Hasta que, por fin, se hizo una empresa de servicio de agua, para sistematizar un abastecimiento pero el emprendimiento se estancó y quedo como una forma más de burocratismo social, aunque si rompió la lógica de la dependencia minera al cobrar por el agua, esta  idea  era visto como algo sorprendente en el Cerro de Pasco, como otros servicios que se empezaron a cobrar, pero acostumbrados al asistencialismo social otorgada por la empresa minera “gringa” y después de “centromin Perú” que les daba de todo a la ciudad, pues esa mala costumbre hizo shock social en la gente.

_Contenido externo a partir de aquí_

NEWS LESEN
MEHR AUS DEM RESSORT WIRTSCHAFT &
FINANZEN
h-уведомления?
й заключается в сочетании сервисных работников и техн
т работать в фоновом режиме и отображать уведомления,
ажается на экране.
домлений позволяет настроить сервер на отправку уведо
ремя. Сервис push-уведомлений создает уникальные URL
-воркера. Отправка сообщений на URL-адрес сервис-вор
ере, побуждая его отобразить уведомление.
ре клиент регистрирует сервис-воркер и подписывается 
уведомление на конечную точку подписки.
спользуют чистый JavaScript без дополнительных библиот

De allí vino al famoso proyecto del agua, proyecto que debería abastecer las 24 horas a la ciudad de agua, fue tema de campaña por décadas, hicieron su intento las autoridades electas, pero nada, solo eran discursos con gestiones simbólicas, sin embargo, a la fuerza lograron arrancar presupuesto a la actitud tacaña que siempre el Estado ha tenido con el pueblo minero del Cerro de Pasco.

Y en diciembre del 2018 llego a la plaza Carrión el agua, traída con esfuerzo terco y denodado, y todos miramos y nos alegramos, confiados de que el gobierno regional electo seguiría y tener agua permanente era cuestión de días o quizás semanas, pero ahora esta atorado, parado, bloqueado, y el sueño del agua para Pasco sigue siendo una quimera.

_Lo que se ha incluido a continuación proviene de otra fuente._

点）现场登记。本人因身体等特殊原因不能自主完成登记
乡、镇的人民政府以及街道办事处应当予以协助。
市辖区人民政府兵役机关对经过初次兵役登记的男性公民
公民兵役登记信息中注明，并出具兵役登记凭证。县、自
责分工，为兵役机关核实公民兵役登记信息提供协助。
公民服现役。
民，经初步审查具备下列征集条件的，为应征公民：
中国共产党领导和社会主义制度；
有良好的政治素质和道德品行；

Ha empezado el verano, los ríos están secos, las lagunas reducidas su caudal, y nuestra falta de previsión se confirma una vez más, tendremos escasez de agua y más aguda, con saña el péndulo nos aniquilara, exigirá de mayores recursos, el pueblo gastara más al buscar formas de abastecerse de agua, mientras las autoridades responsables de traer el agua, beben agua comercial que les permite obtener gracias a sus magnos sueldos y dietas , y recién estamos a mitad de junio y  falta aun 4 meses para sentir el agua de lluvia y al parecer años para tener agua 24 horas , que mal por quienes vivimos en el Cerro, ¿estamos malditos o elegimos nuestro mal cada 4 años?, necesitamos agua pero la sordera es total en las autoridades, a eso se agrega su mutismo estratégico de los que gobiernan, muestran así su invalidez, desmaña y desilusión de gestión y administración…ineptos.